[TorchElastic] Shutdown behavior appears incorrect and breaks rendezvous

@sathyanarays

🐛 Describe the bug

Forwarding an internal observation that expected rank-leaving followed by rejoining doesn't seem to be functioning as expected after a60b566#diff-6630d974d12b21479b3bc34595b1496fc253d48d703e5089ec654b4d9dd24291R313

Previously:

Exception raised from ncclCommWatchdog at /opt/pytorch/pytorch/torch/csrc/distributed/c10d/ProcessGroupNCCL.cpp:1339 (most recent call first):
frame #0: c10::Error::Error(c10::SourceLocation, std::__cxx11::basic_string<char, std::char_traits<char>, std::allocator<char> >) + 0x99 (0x7f94f599bdc9 in /usr/local/lib/python3.10/dist-packages/torch/lib/libc10.so)
frame #1: <unknown function> + 0xf6f04e (0x7f94947e604e in /usr/local/lib/python3.10/dist-packages/torch/lib/libtorch_cuda.so)
frame #2: <unknown function> + 0xca016a (0x7f949451716a in /usr/local/lib/python3.10/dist-packages/torch/lib/libtorch_cuda.so)
frame #3: <unknown function> + 0xdc253 (0x7f94f54b0253 in /usr/lib/x86_64-linux-gnu/libstdc++.so.6)
frame #4: <unknown function> + 0x94ac3 (0x7f95049e4ac3 in /usr/lib/x86_64-linux-gnu/libc.so.6)
frame #5: <unknown function> + 0x126850 (0x7f9504a76850 in /usr/lib/x86_64-linux-gnu/libc.so.6)

[2024-04-04 11:42:17,400] torch.distributed.elastic.multiprocessing.api: [WARNING] Sending process 1433 closing signal SIGTERM
[2024-04-04 11:42:17,405] torch.distributed.elastic.multiprocessing.api: [WARNING] Sending process 1434 closing signal SIGTERM
[2024-04-04 11:42:17,414] torch.distributed.elastic.multiprocessing.api: [WARNING] Sending process 1440 closing signal SIGTERM
[2024-04-04 11:42:17,784] torch.distributed.elastic.multiprocessing.api: [ERROR] failed (exitcode: -6) local_rank: 2 (pid: 1435) of binary: /usr/bin/python
[2024-04-04 11:42:17,784] torch.distributed.elastic.agent.server.api: [INFO] [default] Worker group FAILED. 100/100 attempts left; will restart worker group
[2024-04-04 11:42:17,784] torch.distributed.elastic.agent.server.api: [INFO] [default] Stopping worker group
[2024-04-04 11:42:17,784] torch.distributed.elastic.agent.server.api: [INFO] [default] Rendezvous'ing worker group

Now

[rank0]:[E ProcessGroupNCCL.cpp:588] [Rank 0] Some NCCL operations have failed or timed out.

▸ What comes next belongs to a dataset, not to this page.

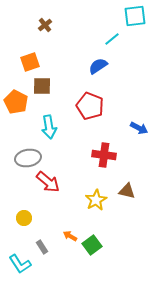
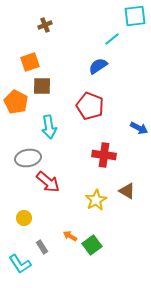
brown cross: rotated 16 degrees clockwise
brown triangle: rotated 18 degrees clockwise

Due to the asynchronous nature of CUDA kernels, subsequent GPU operations might run on corrupted/incomplete data.
[rank0]:[E ProcessGroupNCCL.cpp:594] [Rank 0] To avoid data inconsistency, we are taking the entire process down.
[rank0]:[E ProcessGroupNCCL.cpp:1385] [PG 0 Rank 0] NCCL watchdog thread terminated with exception: NCCL error: remote process exited or there was a network error, NCCL version 2.20.5
ncclRemoteError: A call failed possibly due to a network error or a remote process exiting prematurely.
Last error:
socketProgress: Connection closed by remote peer 10.244.3.40<34366>
Exception raised from checkForNCCLErrorsInternal at /opt/pytorch/pytorch/torch/csrc/distributed/c10d/ProcessGroupNCCL.cpp:1736 (most recent call first):
frame #0: c10::Error::Error(c10::SourceLocation, std::__cxx11::basic_string<char, std::char_traits<char>, std::allocator<char> >) + 0x99 (0x7fe3c6483d89 in /usr/local/lib/python3.10/dist-packages/torch/lib/libc10.so)
frame #1: c10d::ProcessGroupNCCL::checkForNCCLErrorsInternal(std::vector<std::shared_ptr<c10d::NCCLComm>, std::allocator<std::shared_ptr<c10d::NCCLComm> > > const&) + 0x35d (0x7fe363d378dd in /usr/local/lib/python3.10/dist-packages/torch/lib/libtorch_cuda.so)
frame #2: c10d::ProcessGroupNCCL::WorkNCCL::checkAndSetException() + 0x7b (0x7fe363d37b8b in /usr/local/lib/python3.10/dist-packages/torch/lib/libtorch_cuda.so)
frame #3: c10d::ProcessGroupNCCL::watchdogHandler() + 0x1d7 (0x7fe363d3f7c7 in /usr/local/lib/python3.10/dist-packages/torch/lib/libtorch_cuda.so)
frame #4: c10d::ProcessGroupNCCL::ncclCommWatchdog() + 0x10f (0x7fe363d408bf in /usr/local/lib/python3.10/dist-packages/torch/lib/libtorch_cuda.so)
frame #5: <unknown function> + 0xdc253 (0x7fe3c60b0253 in /usr/lib/x86_64-linux-gnu/libstdc++.so.6)
frame #6: <unknown function> + 0x94ac3 (0x7fe3d5572ac3 in /usr/lib/x86_64-linux-gnu/libc.so.6)
frame #7: <unknown function> + 0x126850 (0x7fe3d5604850 in /usr/lib/x86_64-linux-gnu/libc.so.6)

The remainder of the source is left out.